[What to work on]: Copy out all of the entries below without any change.

[Data]:
::::::::::

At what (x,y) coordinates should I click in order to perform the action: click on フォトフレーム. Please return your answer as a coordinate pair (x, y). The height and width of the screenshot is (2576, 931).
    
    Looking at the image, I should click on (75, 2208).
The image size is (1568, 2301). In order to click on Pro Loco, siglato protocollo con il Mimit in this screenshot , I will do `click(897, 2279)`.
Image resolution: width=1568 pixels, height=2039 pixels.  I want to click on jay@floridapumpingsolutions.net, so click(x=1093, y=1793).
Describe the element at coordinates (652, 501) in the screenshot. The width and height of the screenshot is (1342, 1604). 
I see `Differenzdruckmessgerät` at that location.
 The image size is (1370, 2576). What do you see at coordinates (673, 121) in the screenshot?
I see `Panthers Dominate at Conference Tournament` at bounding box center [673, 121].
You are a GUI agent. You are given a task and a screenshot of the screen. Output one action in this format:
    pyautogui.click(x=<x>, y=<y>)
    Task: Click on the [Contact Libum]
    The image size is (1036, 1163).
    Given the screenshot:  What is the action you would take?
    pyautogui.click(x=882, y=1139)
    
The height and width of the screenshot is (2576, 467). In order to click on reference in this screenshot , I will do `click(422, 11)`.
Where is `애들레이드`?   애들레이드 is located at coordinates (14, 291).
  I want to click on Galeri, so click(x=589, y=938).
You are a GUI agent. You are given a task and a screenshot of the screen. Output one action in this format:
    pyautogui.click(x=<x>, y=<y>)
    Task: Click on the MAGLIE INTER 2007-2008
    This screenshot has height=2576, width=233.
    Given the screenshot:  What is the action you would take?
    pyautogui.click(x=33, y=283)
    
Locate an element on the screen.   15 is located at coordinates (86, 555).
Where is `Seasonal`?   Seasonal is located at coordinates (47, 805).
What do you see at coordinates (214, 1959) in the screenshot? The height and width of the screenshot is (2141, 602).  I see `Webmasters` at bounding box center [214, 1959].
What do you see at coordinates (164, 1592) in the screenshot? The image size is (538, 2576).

::::::::::

[Answer area]:
At what (x,y) coordinates should I click in order to perform the action: click on フォトフレーム. Please return your answer as a coordinate pair (x, y). The height and width of the screenshot is (2576, 931).
    
    Looking at the image, I should click on (75, 2208).
The image size is (1568, 2301). In order to click on Pro Loco, siglato protocollo con il Mimit in this screenshot , I will do `click(897, 2279)`.
Image resolution: width=1568 pixels, height=2039 pixels.  I want to click on jay@floridapumpingsolutions.net, so click(x=1093, y=1793).
Describe the element at coordinates (652, 501) in the screenshot. The width and height of the screenshot is (1342, 1604). 
I see `Differenzdruckmessgerät` at that location.
 The image size is (1370, 2576). What do you see at coordinates (673, 121) in the screenshot?
I see `Panthers Dominate at Conference Tournament` at bounding box center [673, 121].
You are a GUI agent. You are given a task and a screenshot of the screen. Output one action in this format:
    pyautogui.click(x=<x>, y=<y>)
    Task: Click on the [Contact Libum]
    The image size is (1036, 1163).
    Given the screenshot:  What is the action you would take?
    pyautogui.click(x=882, y=1139)
    
The height and width of the screenshot is (2576, 467). In order to click on reference in this screenshot , I will do `click(422, 11)`.
Where is `애들레이드`?   애들레이드 is located at coordinates (14, 291).
  I want to click on Galeri, so click(x=589, y=938).
You are a GUI agent. You are given a task and a screenshot of the screen. Output one action in this format:
    pyautogui.click(x=<x>, y=<y>)
    Task: Click on the MAGLIE INTER 2007-2008
    This screenshot has height=2576, width=233.
    Given the screenshot:  What is the action you would take?
    pyautogui.click(x=33, y=283)
    
Locate an element on the screen.   15 is located at coordinates (86, 555).
Where is `Seasonal`?   Seasonal is located at coordinates (47, 805).
What do you see at coordinates (214, 1959) in the screenshot? The height and width of the screenshot is (2141, 602).  I see `Webmasters` at bounding box center [214, 1959].
What do you see at coordinates (164, 1592) in the screenshot? The image size is (538, 2576).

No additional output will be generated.